Friday, September 21, 2007

The Memo Behind PRISM: A Battle Plan for Attacks on Open Access Publishing and Intelligent Discourse in General

Eric Dezenhall is a PR consultant who has distinguished himself by advising such wonderfully truth-fearing organizations as the Regan government, Exxon and Enron. Lately he's been working for the Association of American Publishers (which includes publishers such as Elsevier, Wiley and the American Chemical Society) in support of their efforts to impede technological and societal progress by attacking the open access publishing movement. Leading to the joke that is the infamous lobby group PRISM.

Now you can read all about the tactics he has recommended in this leaked memo (reprinted in text form below). Dezenhall concedes that reality is poised against the AAPs positions, therefore obscuring and confusing the truth with "high-concept rhetoric" is what is needed:

"Proposed Coalition Strategies and Tactics

Summary

The Coalition faces the daunting task of trying to win support for an issue in which publishers are not sympathetic — continuing to charge fees for access to scientific journals. It’s hard to fight an adversary that manages to be both elusive and in possession of a better message: Free information. There is no magical sound bite that will cure this issue, however, at the present time, there is little to no “pushback” from the publishing industry. To inject the industry’s position into the debate, we recommend bypassing mass “consumer” audiences in favor of reaching a more elite group of decision makers employing strategies that emphasize “high-concept” rhetoric and in-the-trenches political-style communications.

Challenges

  • There are no clear villains.
    • Government is looking to give taxpayers free access to the research that they fund and publishers are trying to protect their business and the integrity of the research they publish.
  • The free internet movement is strong and getting stronger
    • With the growing availability of free information on the Internet, the public feels that this is one more thing that should be accessible to all people at no charge.
  • The public access issue is dry, bloodless, complex and, to most, uninteresting

Opportunities

  • The publishing industry provides genuine value-added in its production of scientific journals
    • Publishers invest considerable resources through the peer review process to ensure that only the best articles are published in their journals.
  • There is an epidemic of bad information on the internet and elite media know it
    • With the number of surveys and studies available on the Internet, it is difficult to separate genuine science from junk science. Peer reviewed journals are the only reliable source for sound science.

Strategies

  • Supplement the Coalition’s lobbying efforts with communications “air cover”
  • Simplify the Coalition’s arguments into easily digestible concepts (e.g., censorship)
  • Mobilize a discretionary campaign-style team to inform key intellectuals about the risks associated with supporting the public access movement
  • Communicate directly on some issues, but seek the support of third-party support on others (e.g., dangers of censorship, threats to free enterprise)

Target Audiences

  • Members of Congress
  • Targeted regulators
  • Key media
  • Think tank community
  • The larger publishing community, librarians, researchers and scientists to reach more potential allies

Tactics

1. Form a Single-Issue Coalition

A coalition of concerned publishers must be formed as the industry’s collective point-group on the public access issue. A spokesperson must be selected and media-trained and a clearinghouse for information must be established. A website should be strongly considered.
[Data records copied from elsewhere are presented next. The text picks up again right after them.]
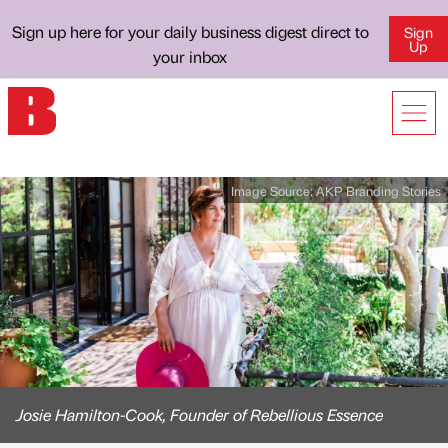
Sign up here for your daily business digest direct to
Sign
Up
your inbox
Image Source:
AKP Branding Stories
Josie Hamilton-Cook, Founder of Rebellious Essence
2. Rhetorical Campaign Points

  • Develop simple messages (e.g., Public access equals government censorship; Scientific journals preserve the quality/pedigree of science; government seeking to nationalize science and be a publisher) for use by Coalition members
  • Develop analogies that put the public access issue in a context whereby target audiences will understand its pitfalls and perilous implications not to mention the hypocrisy of science leaders getting salaries and honoraria but declaring the publishing industry’s need for capital as being somehow immoral
    • Paint a picture of what the world would look like without peer reviewed articles.
    • In theory this may provide free taxpayer access to research that they fund, but they will pay eventually with substandard articles and their money being used to develop and maintain an electronic article depot rather than to fund new research.

3. Opposition Analysis

Inventory the Coalition’s adversaries, their arguments and weaknesses prior to launching communications.

4. Enlist Think Tank Support

Seek studies, white papers and public commentary from think tanks that may quantify the risks, the societal price tag of public access. Groups that may be considered include the American Enterprise Institute, Brookings, Cato, Competitive Enterprise Institute and National Consumers League.

5. Media Briefings and Placement

Conduct a fresh round of media briefings with high-end editorial, health and science writers and reporters. Conduct op-ed article placement.

6. Targeted Advertising

To trade journals and Beltway publications (e.g., The Hill, Roll Call) emphasizing key rhetorical points.

Estimated Budget

$300,000 - $500,000 for a six month program."

Feel free to point out the many flaws in his arguments in comments below.

Credit to Palazzo for pointing to this info, Blake Stacey for converting the memo to text format (which I have copied and pasted here) and Jim Giles for posting the leaked memo on his blog.


1 comments:

Bayman said...

"The publishing industry provides genuine value-added in its production of scientific journals

* Publishers invest considerable resources through the peer review process to ensure that only the best articles are published in their journals."


WRONG. Peer review is review done by peers, not publishers. That means other scientists, who review papers as their duty to science - for free!!!

Charing for access to papers is obviously NOT required for the peer review process, since scientists are willing to do it for....FREE!